Same can be said for the Virginia state legislature, where incumbent Governor Glenn Youngkin won the state’s top job on a “parental rights” platform in 2021. Youngkin’s Republicans pushed the parental rights line in the legislative assembly elections, which backfired terribly, giving Democrats control of both their state senate and “House of Delegates”, effectively ending Younkin’s 2028 Presidential ambitions.

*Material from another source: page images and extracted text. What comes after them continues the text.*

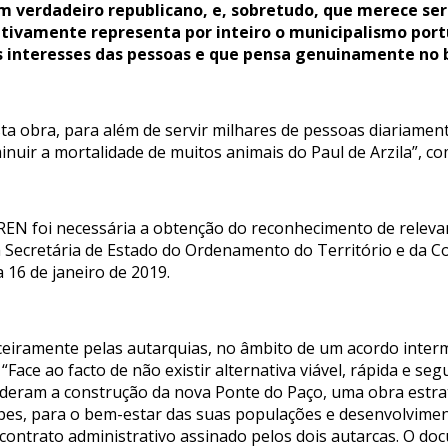
 verdadeiro republicano, e, sobretudo, que merece ser
etivamente representa por inteiro o municipalismo por
 interesses das pessoas e que pensa genuinamente no 
esta obra, para além de servir milhares de pessoas diariam
nuir a mortalidade de muitos animais do Paul de Arzila”, co
REN foi necessária a obtenção do reconhecimento de relevan
a Secretária de Estado do Ordenamento do Território e da C
 16 de janeiro de 2019.
ceiramente pelas autarquias, no âmbito de um acordo interm
Face ao facto de não existir alternativa viável, rápida e s
deram a construção da nova Ponte do Paço, uma obra estrat
ipes, para o bem-estar das suas populações e desenvolvime
 contrato administrativo assinado pelos dois autarcas. O do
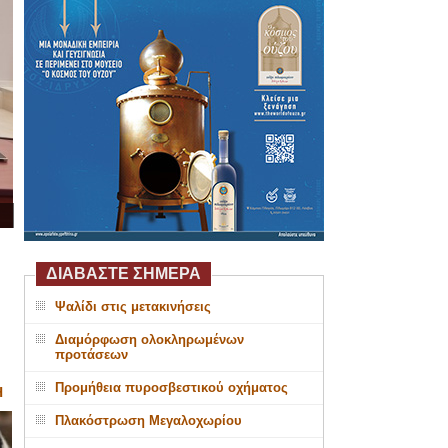
ΔΙΑΒΑΣΤΕ ΣΗΜΕΡΑ
Ψαλίδι στις μετακινήσεις
Διαμόρφωση ολοκληρωμένων
προτάσεων
Προμήθεια πυροσβεστικού οχήματος
Η
Πλακόστρωση Μεγαλοχωρίου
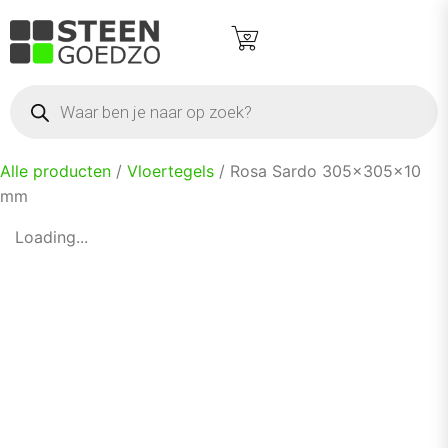
Alle producten
/
Vloertegels
/ Rosa Sardo 305x305x10
mm
Loading...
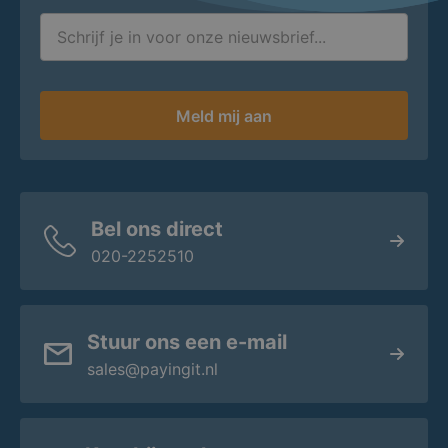
Meld mij aan
Bel ons direct
020-2252510
Stuur ons een e-mail
sales@payingit.nl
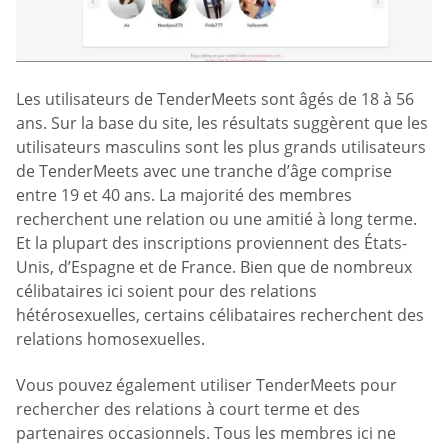
Les utilisateurs de TenderMeets sont âgés de 18 à 56
ans. Sur la base du site, les résultats suggèrent que les
utilisateurs masculins sont les plus grands utilisateurs
de TenderMeets avec une tranche d’âge comprise
entre 19 et 40 ans. La majorité des membres
recherchent une relation ou une amitié à long terme.
Et la plupart des inscriptions proviennent des États-
Unis, d’Espagne et de France. Bien que de nombreux
célibataires ici soient pour des relations
hétérosexuelles, certains célibataires recherchent des
relations homosexuelles.
Vous pouvez également utiliser TenderMeets pour
rechercher des relations à court terme et des
partenaires occasionnels. Tous les membres ici ne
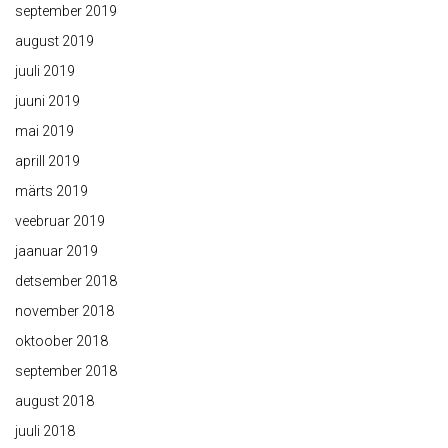
september 2019
august 2019
juuli 2019
juuni 2019
mai 2019
aprill 2019
märts 2019
veebruar 2019
jaanuar 2019
detsember 2018
november 2018
oktoober 2018
september 2018
august 2018
juuli 2018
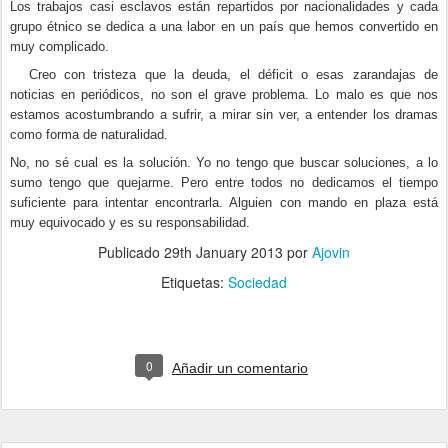
Los trabajos casi esclavos están repartidos por nacionalidades y cada
grupo étnico se dedica a una labor en un país que hemos convertido en
muy complicado.
Creo con tristeza que la deuda, el déficit o esas zarandajas de
noticias en periódicos, no son el grave problema. Lo malo es que nos
estamos acostumbrando a sufrir, a mirar sin ver, a entender los dramas
como forma de naturalidad.
No, no sé cual es la solución. Yo no tengo que buscar soluciones, a lo
sumo tengo que quejarme. Pero entre todos no dedicamos el tiempo
suficiente para intentar encontrarla. Alguien con mando en plaza está
muy equivocado y es su responsabilidad.
Publicado
29th January 2013
por
Ajovin
Etiquetas:
Sociedad
0
Añadir un comentario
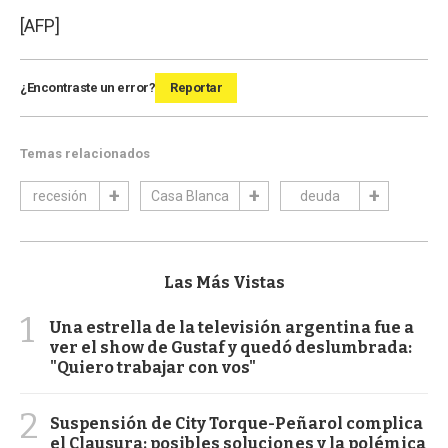
[AFP]
¿Encontraste un error?
Reportar
Temas relacionados
recesión
Casa Blanca
deuda
Las Más Vistas
1
Una estrella de la televisión argentina fue a
ver el show de Gustaf y quedó deslumbrada:
"Quiero trabajar con vos"
2
Suspensión de City Torque-Peñarol complica
el Clausura: posibles soluciones y la polémica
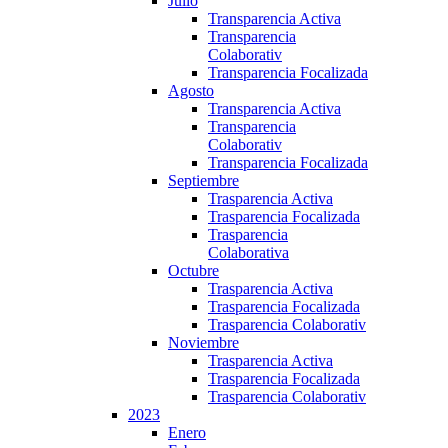
Julio
Transparencia Activa
Transparencia
Colaborativ
Transparencia Focalizada
Agosto
Transparencia Activa
Transparencia
Colaborativ
Transparencia Focalizada
Septiembre
Trasparencia Activa
Trasparencia Focalizada
Trasparencia
Colaborativa
Octubre
Trasparencia Activa
Trasparencia Focalizada
Trasparencia Colaborativ
Noviembre
Trasparencia Activa
Trasparencia Focalizada
Trasparencia Colaborativ
2023
Enero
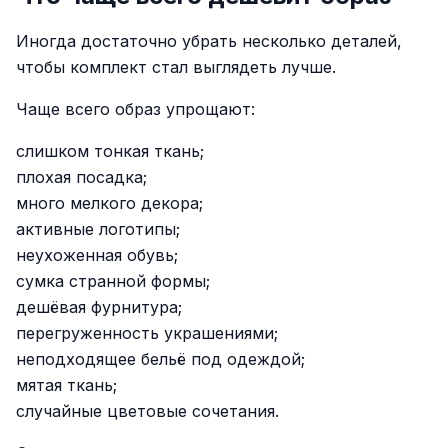
Иногда достаточно убрать несколько деталей,
чтобы комплект стал выглядеть лучше.
Чаще всего образ упрощают:
слишком тонкая ткань;
плохая посадка;
много мелкого декора;
активные логотипы;
неухоженная обувь;
сумка странной формы;
дешёвая фурнитура;
перегруженность украшениями;
неподходящее бельё под одеждой;
мятая ткань;
случайные цветовые сочетания.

While far right groups like Moms for Liberty (classified as an extremist group by the Southern Poverty Law Centre) have made statements claiming they won’t back down from culture war issues, as the New York Times reported following the elections: “that era of education politics is, increasingly, in the rearview mirror.”11

Let’s hope the same is true for Canada.

Cool facts for cool people

  • In the fifth edition of this fine newsletter, I wrote about Hamilton’s local experiment with daylight saving and a municipal vote in 1931 to adopt the practice locally. Now that the clocks have maddeningly switched again, it might be a fun time to revisit that particular edition. Here’s a link to anyone interested. Or you can check out this Polling Canada post on X/Twitter, asking if we should do away with the time change, and see the hundreds of replies that are simply “yes”.

  • The deadline to file financial paperwork from the Toronto mayoral by-election was back in October and I’m only now taking a look at it. Some other folks have done excellent work on crunching the numbers, but I wanted to see how Hamilton’s own Nathalie Xian Yi Yan did in the fundraising department. As expected, Nathalie raised $0 and spent $0. That might explain why she only got 0.02% of the vote. Pulling in 180 votes, Nathalie was just 15 votes behind 2018 and 2022 mayoral candidate Sarah Climenhaga, who came in 6th and 5th respectively in those races. Importantly, she actually filed paperwork this time, meaning she’s eligible to run in the 2026 municipal elections, wherever she now calls home.